▼

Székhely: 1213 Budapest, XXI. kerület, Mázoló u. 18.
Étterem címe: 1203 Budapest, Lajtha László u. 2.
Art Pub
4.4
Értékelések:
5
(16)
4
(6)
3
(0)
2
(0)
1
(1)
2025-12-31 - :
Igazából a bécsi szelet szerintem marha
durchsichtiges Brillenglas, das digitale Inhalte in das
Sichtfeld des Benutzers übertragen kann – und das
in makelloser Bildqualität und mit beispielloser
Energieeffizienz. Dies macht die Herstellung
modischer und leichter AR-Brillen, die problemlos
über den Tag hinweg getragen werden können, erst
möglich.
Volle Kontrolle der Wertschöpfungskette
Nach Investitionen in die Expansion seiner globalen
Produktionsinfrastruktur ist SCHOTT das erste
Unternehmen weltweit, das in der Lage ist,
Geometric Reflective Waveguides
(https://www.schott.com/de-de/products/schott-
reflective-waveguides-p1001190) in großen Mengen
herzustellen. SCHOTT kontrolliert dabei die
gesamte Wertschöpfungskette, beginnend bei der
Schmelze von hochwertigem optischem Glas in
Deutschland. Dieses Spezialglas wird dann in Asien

▲
▼

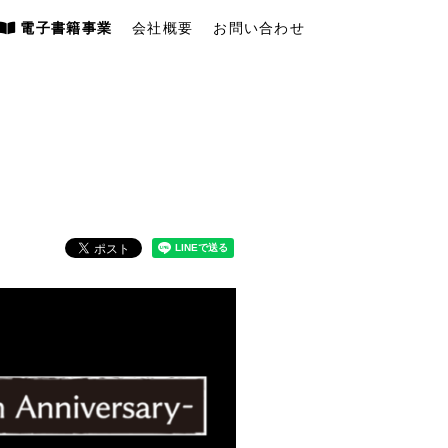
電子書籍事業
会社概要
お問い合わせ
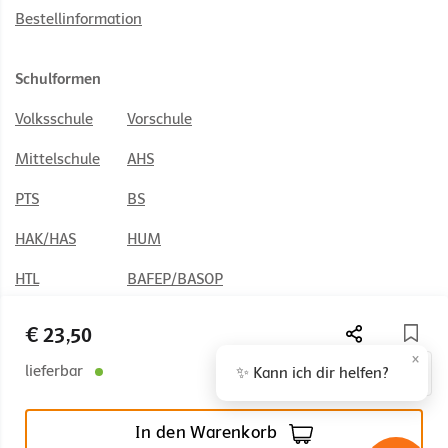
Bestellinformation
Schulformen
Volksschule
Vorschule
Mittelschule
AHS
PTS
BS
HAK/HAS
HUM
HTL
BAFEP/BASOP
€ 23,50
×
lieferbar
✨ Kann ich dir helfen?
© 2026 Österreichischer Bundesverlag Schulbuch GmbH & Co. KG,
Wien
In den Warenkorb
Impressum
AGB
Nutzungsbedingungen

▲

Please filter the data down to the lines containing the word "Budapest".

__ANSWER TO THIS EXERCISE__:
Székhely: 1213 Budapest, XXI. kerület, Mázoló u. 18.
Étterem címe: 1203 Budapest, Lajtha László u. 2.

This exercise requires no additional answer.